Vivian Muia v Mzoori Limited [2017] KEELRC 886 (KLR)
Full Case Text
REPUBLIC OF KENYA
IN THE EMPLOYMENT AND LABOUR RELATIONS COURT
AT NAIROBI
CAUSE NO. 2250 OF 2015
(BEFORE HON. LADY JUSTICE HELLEN S. WASILWA ON 24TH JULY, 2017)
VIVIAN MUIA …………....…CLAIMANT
VERSUS
MZOORI LIMITED ……. RESPONDENT
RULING
1. The Application before the Court is one dated 1st April 2016 filed by the Claimant on the 8th of April 2016 seeking for orders:
a. That the Honourable Court do certify this matter urgent and that it be heard ex parte in the first instance.
b. That the Defendant’s defense statement be struck out of the Court file.
c. That the request for judgment be allowed and decree be issued accordingly and such decree be executed in default of payment.
2. The Application is brought under Order 10 Rule 4 of the Civil Procedure Act, and is based upon the annexed affidavit of Vivian Muia and upon such other grounds to be adduced at the hearing and:-
1. That the Defendant failed to enter appearance in good time although he was served with summons and other Court documents.
2. That the Defendant has filed his defense way out of time.
3. The Defendant has not provided this Court with sufficient reasons to justify why his defense which was filed out of time should be included in the proceedings.
4. That the Defendant’s defense statement is nothing short of brazen attempt at delaying the proceedings of this Court.
5. That the Defendant is attempting to prevent the plaintiff form obtaining judgment in default of appearance.
3. The Respondent has filed grounds of opposition to the application dated 23rd September 2016 where they state that:-
1. That the Reply to the Memorandum of Claim and Counterclaim are properly on record and raise triable issues which ought to be ventilated by way of evidential value.
2. That the Application does not meet the requisite conditions for striking out the Memorandum of Claim and Counterclaim from the court file and is filled with contravention of the Rules guiding this honorable Court.
3. That the Application is an act of desperation alluding to technicalities rather than the merits of the suit.

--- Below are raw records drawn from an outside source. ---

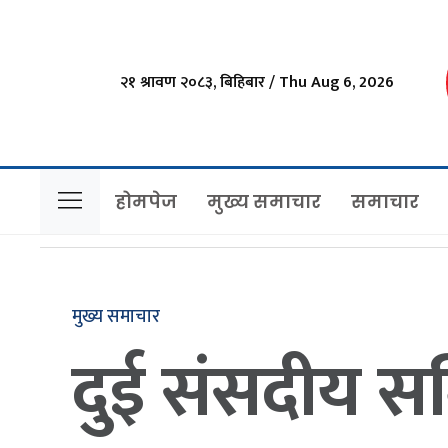
२१ श्रावण २०८३, बिहिबार / Thu Aug 6, 2026
होमपेज
मुख्य समाचार
समाचार
मुख्य समाचार
दुई संसदीय स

4. That the Application defeat the overriding objectives of the Civil Procedure Rules and violate Article 159 of the Constitution that requires this court to proceed without undue regard to procedural technicalities.
5. That the Application seeks prayers that are misconceived and that don’t avail under the provision cited.

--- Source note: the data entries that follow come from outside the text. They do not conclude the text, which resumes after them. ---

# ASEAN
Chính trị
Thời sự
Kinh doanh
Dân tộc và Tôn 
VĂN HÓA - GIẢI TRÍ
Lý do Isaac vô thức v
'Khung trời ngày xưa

6. That the Application lacks merit and the same should be dismissed.
4. The matter was dispensed with by way of written submissions.

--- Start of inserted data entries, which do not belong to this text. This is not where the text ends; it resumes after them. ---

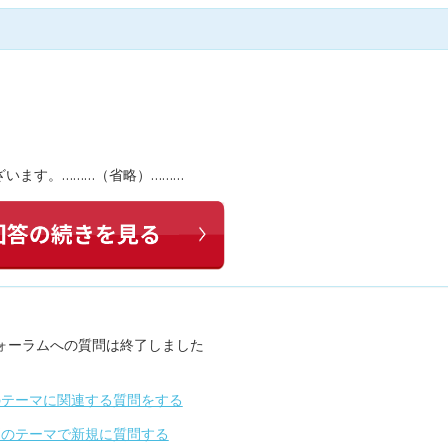
います。………（省略）………
ォーラムへの質問は終了しました
のテーマに関連する質問をする
別のテーマで新規に質問する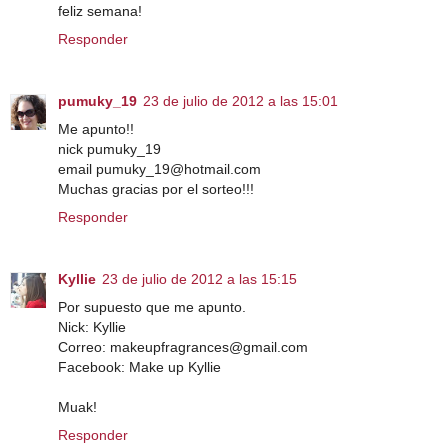
feliz semana!
Responder
pumuky_19
23 de julio de 2012 a las 15:01
Me apunto!!
nick pumuky_19
email pumuky_19@hotmail.com
Muchas gracias por el sorteo!!!
Responder
Kyllie
23 de julio de 2012 a las 15:15
Por supuesto que me apunto.
Nick: Kyllie
Correo: makeupfragrances@gmail.com
Facebook: Make up Kyllie
Muak!
Responder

5. The Claimant has filed written submissions dated 28th November 2016 where they state that they filed their Memorandum of Claim on the 16th of December 2015 and promptly took out summons to enter appearance, serving them on the Respondent in January of 2016. The service is not denied by the Respondent. They submit that the Advocate Nyaundi Tuiyott & Company Advocates filed notice of appointment of advocates to act on behalf of the Respondent on the 3rd of February 2016 but filed their response on the 17th of March 2016.
6. They submit that sufficient notice was accorded to the Respondent as the claim was filed after failed negotiation. The excuse that the Respondent was looking for crucial documents cannot hold and the said documents are yet to be identified nor have they been filed.
7. They submit that the Respondent has failed to ask for leave to file out of time and the Court should not allow them to ride shotgun against the properly laid out procedure of the Court.
8. They submit that the Claimant was left jobless by the illegal actions of the Respondent and she continues to suffer and struggle as the Respondent wastes the Court’s time. She has followed the proper procedure and should be allowed to enjoy a regularly obtained judgment without delay.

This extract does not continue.